Face à la presse, Simone Ehivet a dévoilé la position commune des personnalités politiques et des organisations de la société civile qui portent le projet de loi pour la création d’un Haut Conseil électoral (HCE).
Le Premier ministre, Robert Beugré Mambé, a présenté le 22 juin 2026, aux partis politiques et aux organisations de la société civile, les grandes orientations de la réforme de la gouvernance électorale envisagée par le gouvernement.
Tout en saluant les principes de souveraineté et de transparence énoncés par le chef du gouvernement, la présidente du MGC a exprimé sa profonde déception face à ce qui s’est avéré n’être qu’une simple « séance d’information ».
Alors que la classe politique s’attendait à l’ouverture d’une véritable concertation nationale, Simone Ehivet constate avec gravité que l’architecture de la nouvelle réforme électorale a déjà été entièrement conçue en amont par le pouvoir, sans inclure les forces vives du pays.
« Une telle méthode n’est pas acceptable lorsqu’il s’agit de définir les règles du jeu démocratique », a-t-elle martelé. Selon elle, les règles destinées à garantir la paix sociale ne peuvent être dictées de manière unilatérale et doivent impérativement résulter d’un consensus global.
Au-delà de la critique sur la forme, le groupement politique et civil mené par Simone Ehivet maintient sa position sur le fond.

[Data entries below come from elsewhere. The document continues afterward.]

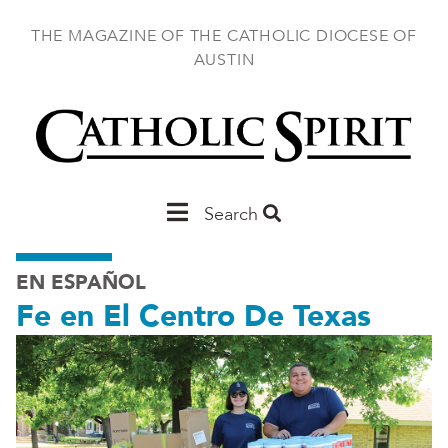
Skip
to
THE MAGAZINE OF THE CATHOLIC DIOCESE OF
main
AUSTIN
content
Main
Search
Austin
EN ESPAÑOL
Fe en El Centro De Texas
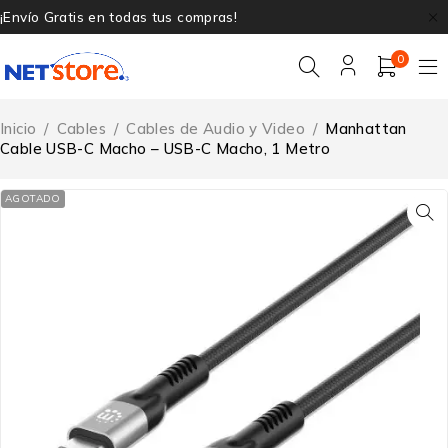
¡Envío Gratis en todas tus compras!
0
Inicio
/
Cables
/
Cables de Audio y Video
/
Manhattan
Cable USB-C Macho – USB-C Macho, 1 Metro
AGOTADO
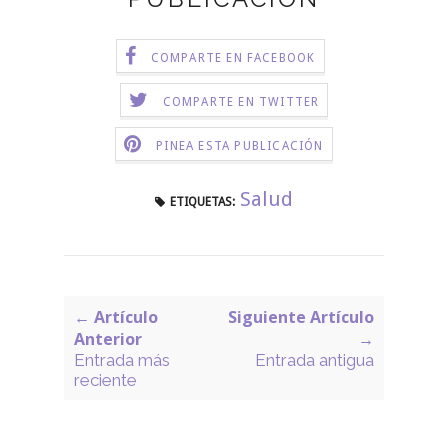
COMPARTE EN FACEBOOK
COMPARTE EN TWITTER
PINEA ESTA PUBLICACIÓN
Salud
ETIQUETAS:
← Artículo
Siguiente Artículo
Anterior
→
Entrada más
Entrada antigua
reciente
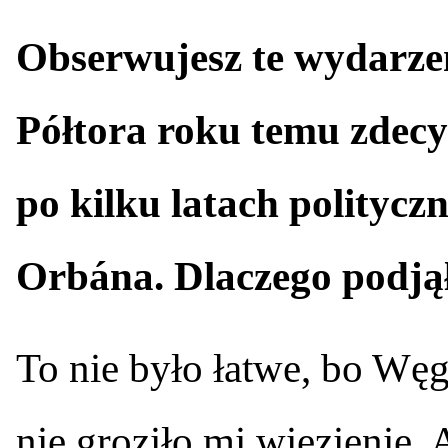
Obserwujesz te wydarzen
Półtora roku temu zdecy
po kilku latach polityc
Orbána. Dlaczego podjął
To nie było łatwe, bo Węg
nie groziło mi więzienie. 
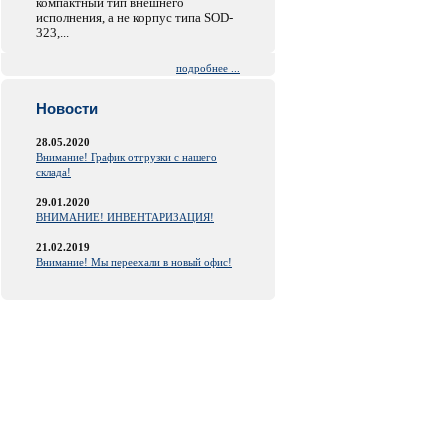
компактный тип внешнего
исполнения, а не корпус типа SOD-
323,...
подробнее ...
Новости
28.05.2020
Внимание! График отгрузки с нашего
склада!
29.01.2020
ВНИМАНИЕ! ИНВЕНТАРИЗАЦИЯ!
21.02.2019
Внимание! Мы переехали в новый офис!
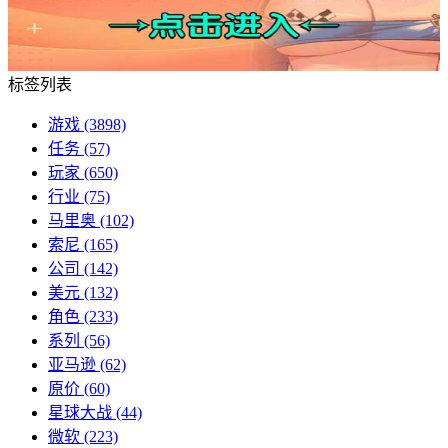
标签列表
游戏
(3898)
任务
(57)
玩家
(650)
行业
(75)
马里奥
(102)
索尼
(165)
公司
(142)
美元
(132)
角色
(233)
系列
(56)
亚马逊
(62)
原价
(60)
星球大战
(44)
微软
(223)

Elle réaffirme l’urgence de créer un organe électoral indépendant, totalement soustrait à l’influence de l’exécutif et des partis politiques.
Cette proposition s’articule autour de principes clairs, à savoir l’exclusion totale du gouvernement et des partis politiques de l’organe décisionnel, la gestion exclusive de tout le processus électoral, ainsi que la mobilisation des compétences de l’État combinée à une pleine autonomie financière.
Elle a proposé la création d’un Haut Conseil électoral (HCE), rendue publique le 8 mai dernier pour servir de base de discussion. Dans ce schéma, les partis politiques et la société civile se limiteraient strictement à un rôle d’observation et de contrôle, sans interférence directe dans l’organisation des scrutins.
Rappelant les crises électorales douloureuses qui ont jalonné l’histoire récente de la Côte d’Ivoire, Simone Ehivet a lancé un appel solennel au gouvernement de Robert Beugré Mambé pour qu’il renonce à sa démarche solitaire.
Simone Ehivet, présidente du Mouvement des générations capables (MGC, opposition), exhorte le pouvoir à engager sans délai un véritable dialogue national inclusif pour rebâtir la confiance des citoyens envers les institutions électorales.